Foi nesse sentido que o comando da Divisão de Viana o encaminhou para o Laboratório Central de Criminalista, onde se realizaria a peritagem à criança. Na sequência da avaliação a ser produzida, Suzanete “poderia fazer as consultas na Clínica Multiperfil, com as despesas pagas pela Polícia Nacional”, de acordo com informações que, segundo o pai, foram transmitidas pelo comandante.
A cena do crime
O Maka Angola contactou um dos jovens que haviam sido interpelados por dois indivíduos em motorizadas. O jovem identificou-os como sendo um agente da Polícia Nacional, fardado, e outro do Serviço de Investigação Criminal (SIC), alegadamente afectos à 44ª Esquadra.
“Disseram-me que estavam a perseguir dois gatunos. Vinham a reboque, em duas motorizadas diferentes. Conheço bem os rostos deles”, afirma o jovem, confirmando ter indicado o caminho por onde os oficiais seguiram.
“Um deles [dos suspeitos] foi esconder-se em minha casa. Mal o meu pai o viu expulsou-o logo. Ele nem sequer conseguiu falar, não estava armado e não tinha nada consigo”, conta a testemunha.
“O meu pai não se atreveria a expulsar alguém que tivesse uma arma ou que fosse ameaçador. Lá fora, o rapaz foi logo baleado”, conta.
Segundo a activista Laurinda Gouveia, que esteve no local minutos após o sucedido, os jovens foram encurralados num quintal de muros altos, que não conseguiram saltar, e ficaram à mercê dos agentes. “Os corpos estavam mesmo ao lado do muro. O jovem de t-shirt amarela, identificado como Bruno Lamba, levou um tiro na testa, outro no peito e mais outro no braço direito. O do casaco azul, conhecido como Tomás 9-2-3, do grupo Perturbados, foi executado com um tiro na nuca”, descreve Laurinda Gouveia. O Maka Angola confirmou estas declarações através da visualização do vídeo dos corpos.
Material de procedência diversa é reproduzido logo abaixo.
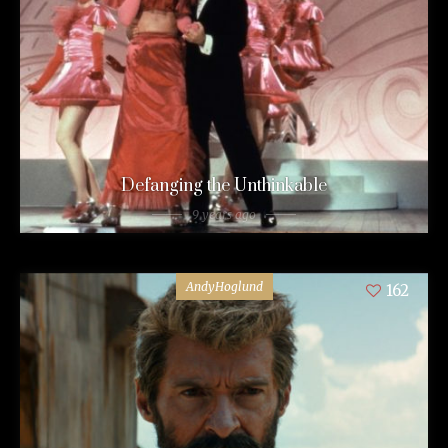
Defanging the Unthinkable
9 years ago
AndyHoglund
162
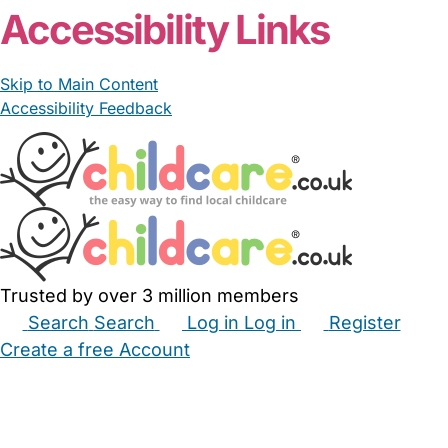
Accessibility Links
Skip to Main Content
Accessibility Feedback
Trusted by over 3 million members
Search
Search
Log in
Log in
Register
Create a free Account
Babysitters
Childminders
Nannies
Nurseries
Household Help
Maternity Nurses
Private Tutors
Schools
Childcare Jobs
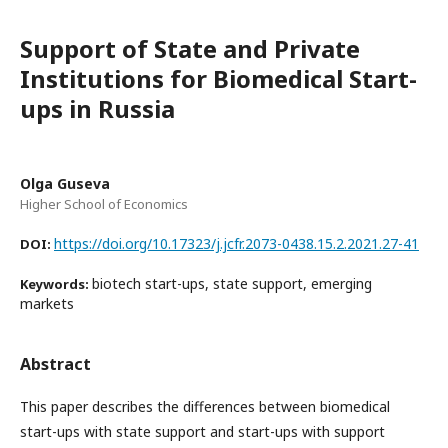
Support of State and Private
Institutions for Biomedical Start-
ups in Russia
Olga Guseva
Higher School of Economics
https://doi.org/10.17323/j.jcfr.2073-0438.15.2.2021.27-41
DOI:
biotech start-ups, state support, emerging
Keywords:
markets
Abstract
This paper describes the differences between biomedical
start-ups with state support and start-ups with support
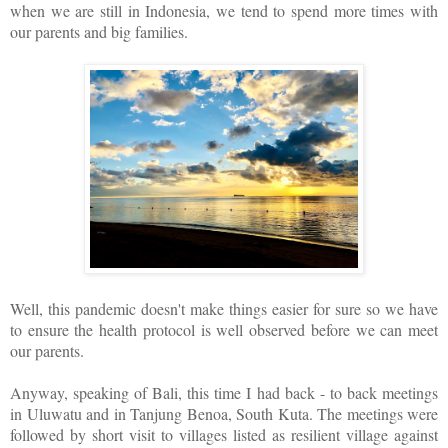
when we are still in Indonesia, we tend to spend more times with
our parents and big families.
Well, this pandemic doesn't make things easier for sure so we have
to ensure the health protocol is well observed before we can meet
our parents.
Anyway, speaking of Bali, this time I had back - to back meetings
in Uluwatu and in Tanjung Benoa, South Kuta. The meetings were
followed by short visit to villages listed as resilient village against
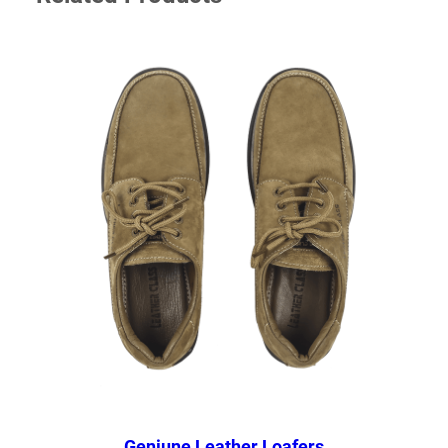
Geniune Leather Loafers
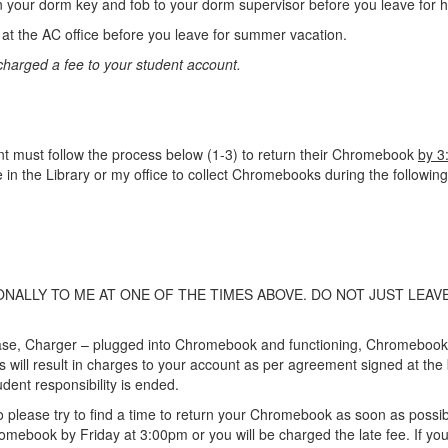
our dorm key and fob to your dorm supervisor before you leave for 
t the AC office before you leave for summer vacation.
 charged a fee to your student account.
t must follow the process below (1-3) to return their Chromebook
by 3
be in the Library or my office to collect Chromebooks during the following
ALLY TO ME AT ONE OF THE TIMES ABOVE. DO NOT JUST LEAV
ase, Charger – plugged into Chromebook and functioning, Chromeboo
ll result in charges to your account as per agreement signed at the b
dent responsibility is ended.
, so please try to find a time to return your Chromebook as soon as pos
omebook by Friday at 3:00pm or you will be charged the late fee. If you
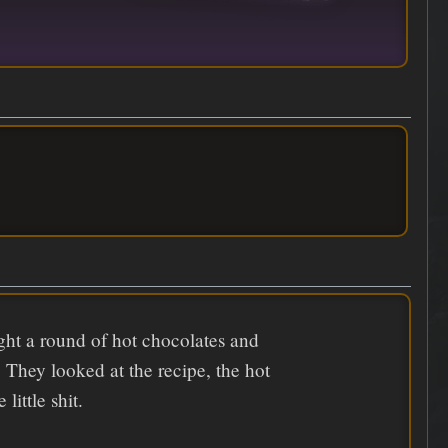
ught a round of hot chocolates and
. They looked at the recipe, the hot
little shit.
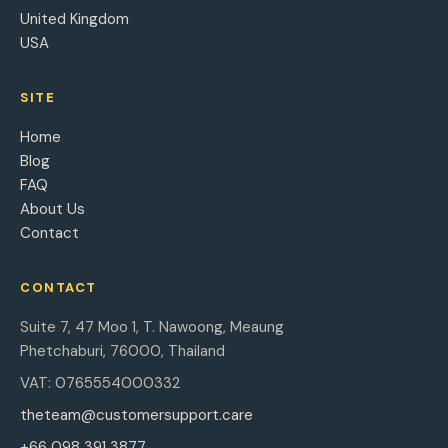
United Kingdom
USA
SITE
Home
Blog
FAQ
About Us
Contact
CONTACT
Suite 7, 47 Moo 1, T. Nawoong, Meaung
Phetchaburi, 76000, Thailand
VAT: 0765554000332
theteam@customersupport.care
+66 098 391 3877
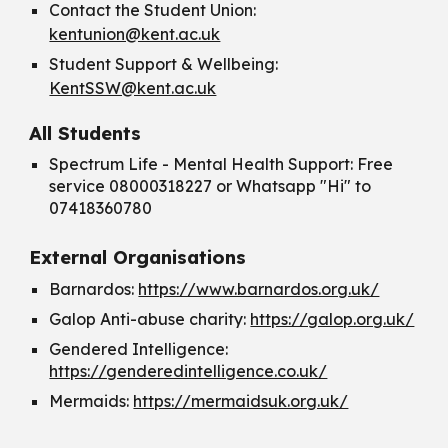
Contact the Student Union:
kentunion@kent.ac.uk
Student Support & Wellbeing:
KentSSW@kent.ac.uk
All Students
Spectrum Life - Mental Health Support: Free
service 08000318227 or Whatsapp "Hi" to
07418360780
External Organisations
Barnardos:
https://www.barnardos.org.uk/
Galop Anti-abuse charity:
https://galop.org.uk/
Gendered Intelligence:
https://genderedintelligence.co.uk/
Mermaids:
https://mermaidsuk.org.uk/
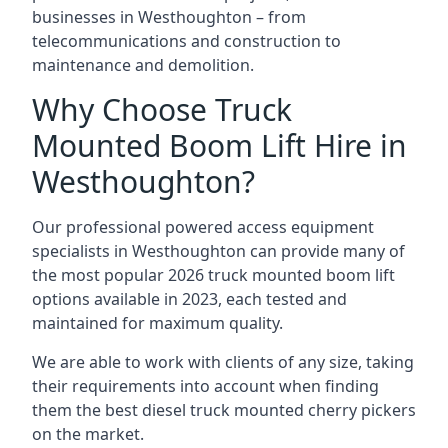
businesses in Westhoughton – from
telecommunications and construction to
maintenance and demolition.
Why Choose Truck
Mounted Boom Lift Hire in
Westhoughton?
Our professional powered access equipment
specialists in Westhoughton can provide many of
the most popular 2026 truck mounted boom lift
options available in 2023, each tested and
maintained for maximum quality.
We are able to work with clients of any size, taking
their requirements into account when finding
them the best diesel truck mounted cherry pickers
on the market.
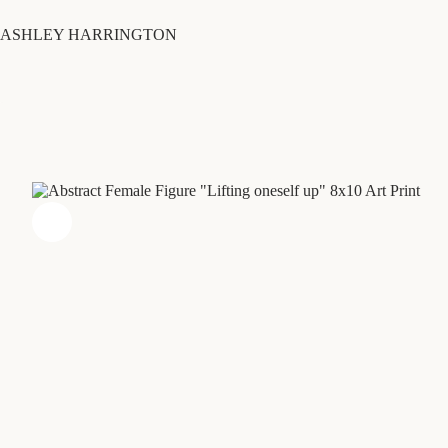
Skip
to
ASHLEY HARRINGTON
content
Apesar do grande receio em falar, uma testemunha desabafou que “os moços foram praticamente fuzilados ali mesmo.”
Os corpos estiveram expostos durante quatro horas no referido quintal, que é habitualmente usado apenas para a prática de judo, até que foram removidos pelo Serviço de Investigação Criminal. A família de um dos jovens acorreu ao local, cobriu o seu corpo com um lençol e recusou-se a falar com estranhos, segundo o depoimento de Laurinda Gouveia.
O jovem-testemunha, que prefere não ser identificado, afirma peremptoriamente que o acto foi cometido por agentes da Polícia. “Todos nós aqui podemos comprovar que são polícias. O da ordem pública andou aqui a correr com a pistola em punho, na mão direita. O do SIC também. Todos nós vimos.”
“Segundo nos disse um dos agentes com quem falámos, de outra unidade e que seguiu o caso, a matança foi intencional”, revela o jovem.
Temos assim dois mortos e uma criança ferida.
Rui Verde, analista jurídico deste portal, observa que nos últimos meses o Maka Angola tem reportado vários casos de execução sumária por parte dos órgãos policiais. “Há uma cultura de tortura e morte no seio das autoridades policiais que é preciso erradicar”, afirma.